Over the past year, Erika Thompson has amassed about 6 million followers on TikTok, where she chronicles her day-to-day life as a beekeeper. Her videos follow a fairly consistent formula: In a calm, mesmerizing voice, she explains that a client asked her to help them deal with a bee infestation, whether it be in a shed, an RV, a trash can, a toilet, or some other strange hovel. Wearing a uniform of black leggings, a black tank-top, and a dark button-down—her makeup impeccable, her hair neatly curled—she strides casually into entire swarms of bees, scooping up hundreds at a time with her bare hands. She gently shepherds them into boxes, transports them home, and sets up a new hive for them at her backyard apiary in Texas. Each outing, as she said in one recent video, is just “another great day of saving the bees.”
To most people, Thompson probably seems pretty innocuous—but to a small, ardent army of detractors, she has become a villain, whose videos are a scourge on the world of beekeeping that must be stopped.
Videos by VICE
The controversy surrounding Thompson appears to have broken out on May 24, when a Twitter user accused her of mishandling the bees she works with and, for good measure, of being a Trump supporter.
Later that day, the same user posted a series of TikToks by @lahoneybeerescue, who appears to be a beekeeper themselves. That user, who didn’t respond to a request for comment, criticized Thompson for working with bees without proper protective gear, and alleged that her videos are “faked.” According to the TikToker, Thompson’s “husband goes in, cuts everything up for her, [and] she lifts it up.”
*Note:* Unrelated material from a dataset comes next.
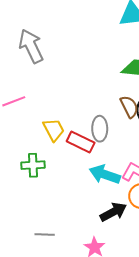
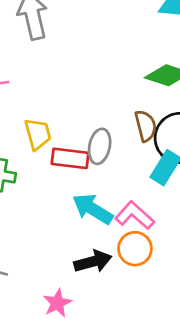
red rectangle: (81, 142) -> (70, 158), turned -32

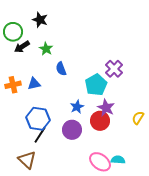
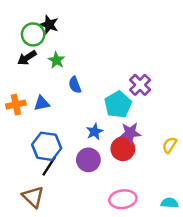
green circle: (13, 32) -> (33, 34), moved
purple star: (106, 108) -> (130, 133), turned -30
cyan semicircle: (118, 160) -> (170, 203), moved
pink ellipse: (100, 162) -> (123, 199), turned -45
That video went viral, along with at least one more tweet referring to Thompson as “a Trumper and a fraud.” That’s a convenient narrative, and a juicy one—but there’s not a shred of evidence that indicates either allegation is true.
Thompson hasn’t explicitly disclosed her political affiliations online, and she didn’t respond to a request for comment from VICE. But on Twitter and Instagram, she follows a number of left-leaning politicians and organizations—including the Bidens, the Obamas, Hilary Clinton, and the NAACP—and doesn’t follow any of their right-wing counterparts. One Twitter user posted a photo purporting to show Thompson decked out in Trump merchandise. In reality, Thompson isn’t actually in that photo, as that user themselves later admitted.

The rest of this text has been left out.